» **Work item**
For this exercise, write each entry below out precisely and omit the pictures.
◇ ◇ ◇ ◇ ◇
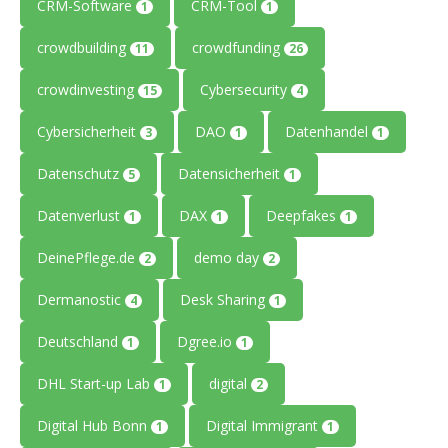
CRM-Software
CRM-Tool
1
1
crowdbuilding
crowdfunding
11
26
crowdinvesting
Cybersecurity
15
4
Cybersicherheit
DAO
Datenhandel
3
1
1
Datenschutz
Datensicherheit
5
1
Datenverlust
DAX
Deepfakes
1
1
1
DeinePflege.de
demo day
2
2
Dermanostic
Desk Sharing
4
1
Deutschland
Dgree.io
1
1
DHL Start-up Lab
digital
1
2
Digital Hub Bonn
Digital Immigrant
1
1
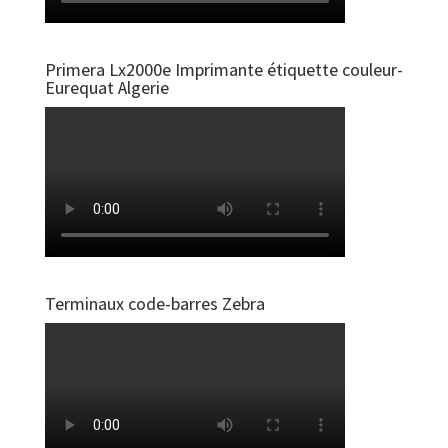
Primera Lx2000e Imprimante étiquette couleur-
Eurequat Algerie
Terminaux code-barres Zebra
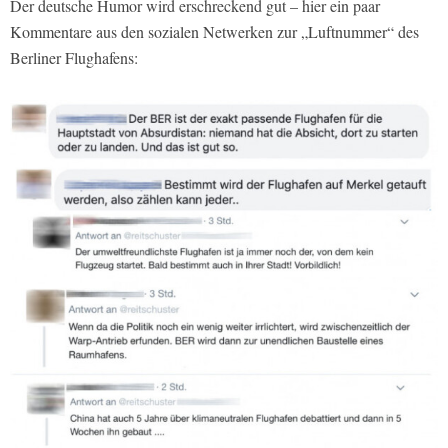
Der deutsche Humor wird erschreckend gut – hier ein paar
Kommentare aus den sozialen Netwerken zur „Luftnummer“ des
Berliner Flughafens:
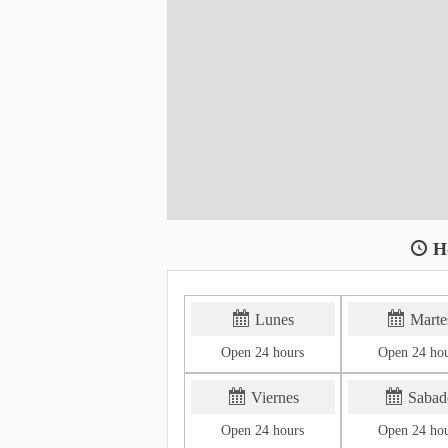
H
Lunes
Marte
Open 24 hours
Open 24 ho
Viernes
Sabad
Open 24 hours
Open 24 ho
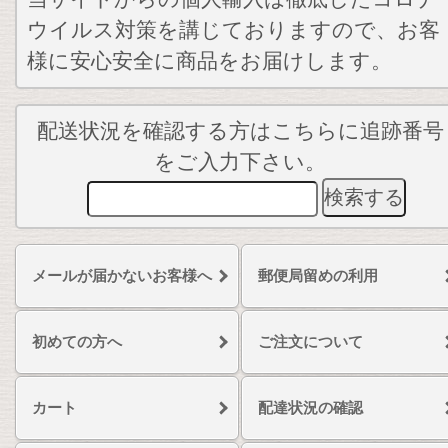
ウイルス対策を講じておりますので、お客
様に安心安全に商品をお届けします。
配送状況を確認する方はこちらに追跡番号
をご入力下さい。
メールが届かないお客様へ
郵便局留めの利用
初めての方へ
ご注文について
カート
配達状況の確認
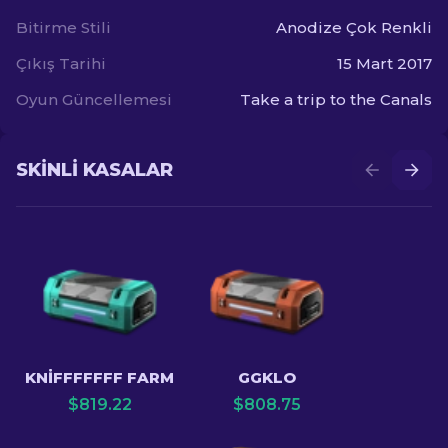
Bitirme Stili
Anodize Çok Renkli
Çıkış Tarihi
15 Mart 2017
Oyun Güncellemesi
Take a trip to the Canals
SKINLI KASALAR
KNIFFFFFFF FARM
GGKLO
$
819.22
$
808.75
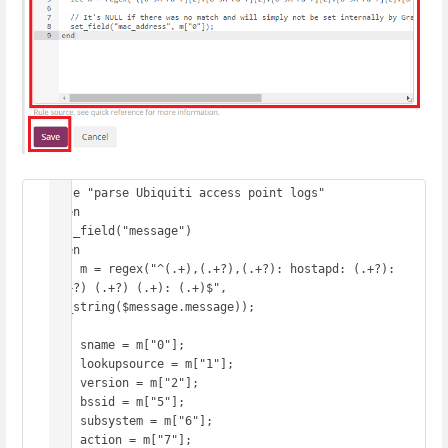
rule "parse Ubiquiti access point logs"

when

has_field("message")

then

let m = regex("^(.+),(.+?),(.+?): hostapd: (.+?): 
(.+?) (.+?) (.+): (.+)$", 
to_string($message.message));

let sname = m["0"];

let lookupsource = m["1"];

let version = m["2"];

let bssid = m["5"];

let subsystem = m["6"];

let action = m["7"];
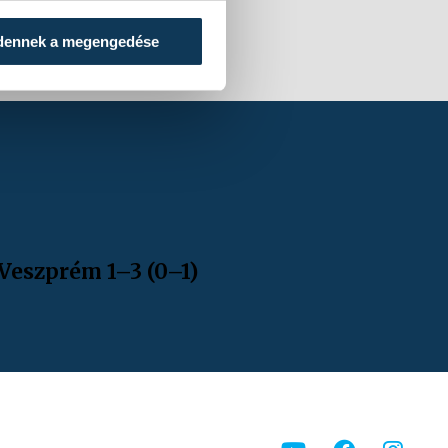
dennek a megengedése
 Veszprém 1–3 (0–1)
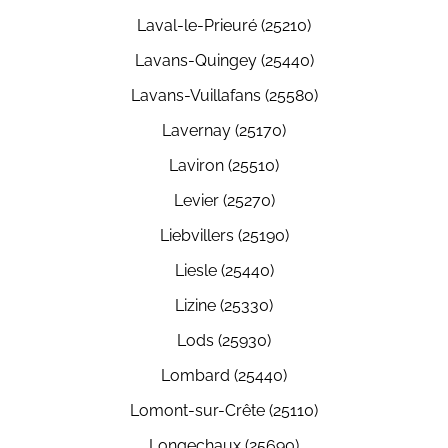
Laval-le-Prieuré (25210)
Lavans-Quingey (25440)
Lavans-Vuillafans (25580)
Lavernay (25170)
Laviron (25510)
Levier (25270)
Liebvillers (25190)
Liesle (25440)
Lizine (25330)
Lods (25930)
Lombard (25440)
Lomont-sur-Crête (25110)
Longechaux (25690)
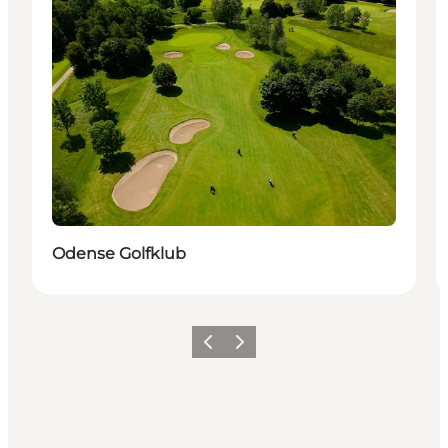
Odense Golfklub
Zurück
Weiter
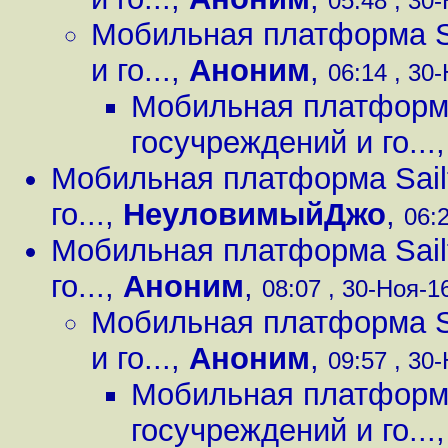
05:48 , 30-
Мобильная платформа Sa
и го...
,
Аноним
,
06:14 , 30-
Мобильная платформа
госучреждений и го...
Мобильная платформа Sailf
го...
,
НеуловимыйДжо
,
06:2
Мобильная платформа Sailf
го...
,
Аноним
,
08:07 , 30-Ноя-16
Мобильная платформа Sa
и го...
,
Аноним
,
09:57 , 30-
Мобильная платформа
госучреждений и го...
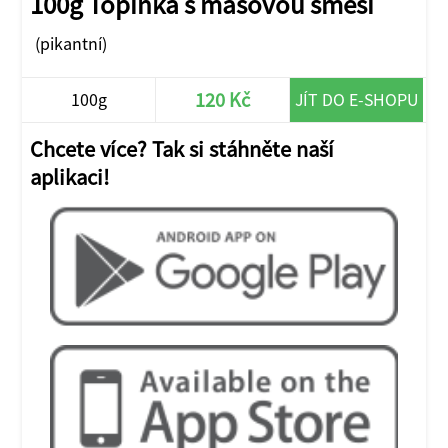
100g Topinka s masovou směsí
(pikantní)
120 Kč
100g
JÍT DO E-SHOPU
Chcete více? Tak si stáhněte naší
aplikaci!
◇ ◇ ◇ ◇ ◇
» **Problem solution**
CRM-Software
CRM-Tool
1
1
crowdbuilding
crowdfunding
11
26
crowdinvesting
Cybersecurity
15
4
Cybersicherheit
DAO
Datenhandel
3
1
1
Datenschutz
Datensicherheit
5
1
Datenverlust
DAX
Deepfakes
1
1
1
DeinePflege.de
demo day
2
2
Dermanostic
Desk Sharing
4
1
Deutschland
Dgree.io
1
1
DHL Start-up Lab
digital
1
2
Digital Hub Bonn
Digital Immigrant
1
1
Primera Lx2000e Imprimante étiquette couleur-
Eurequat Algerie
Terminaux code-barres Zebra
Der deutsche Humor wird erschreckend gut – hier ein paar
Kommentare aus den sozialen Netwerken zur „Luftnummer“ des
Berliner Flughafens:
H
Lunes
Marte
Open 24 hours
Open 24 ho
Viernes
Sabad
Open 24 hours
Open 24 ho
ウイルス対策を講じておりますので、お客
様に安心安全に商品をお届けします。
配送状況を確認する方はこちらに追跡番号
をご入力下さい。
メールが届かないお客様へ
郵便局留めの利用
初めての方へ
ご注文について
カート
配達状況の確認
Bitirme Stili
Anodize Çok Renkli
Çıkış Tarihi
15 Mart 2017
Oyun Güncellemesi
Take a trip to the Canals
SKINLI KASALAR
KNIFFFFFFF FARM
GGKLO
$
819.22
$
808.75
rule "parse Ubiquiti access point logs"

when

has_field("message")

then

let m = regex("^(.+),(.+?),(.+?): hostapd: (.+?): 
(.+?) (.+?) (.+): (.+)$", 
to_string($message.message));

let sname = m["0"];

let lookupsource = m["1"];

let version = m["2"];

let bssid = m["5"];

let subsystem = m["6"];

let action = m["7"];
dennek a megengedése
 Veszprém 1–3 (0–1)
Laval-le-Prieuré (25210)
Lavans-Quingey (25440)
Lavans-Vuillafans (25580)
Lavernay (25170)
Laviron (25510)
Levier (25270)
Liebvillers (25190)
Liesle (25440)
Lizine (25330)
Lods (25930)
Lombard (25440)
Lomont-sur-Crête (25110)
Longechaux (25690)
Odense Golfklub
Zurück
Weiter
05:48 , 30-
Мобильная платформа Sa
и го...
,
Аноним
,
06:14 , 30-
Мобильная платформа
госучреждений и го...
Мобильная платформа Sailf
го...
,
НеуловимыйДжо
,
06:2
Мобильная платформа Sailf
го...
,
Аноним
,
08:07 , 30-Ноя-16
Мобильная платформа Sa
и го...
,
Аноним
,
09:57 , 30-
Мобильная платформа
госучреждений и го...
100g Topinka s masovou směsí
(pikantní)
120 Kč
100g
JÍT DO E-SHOPU
Chcete více? Tak si stáhněte naší
aplikaci!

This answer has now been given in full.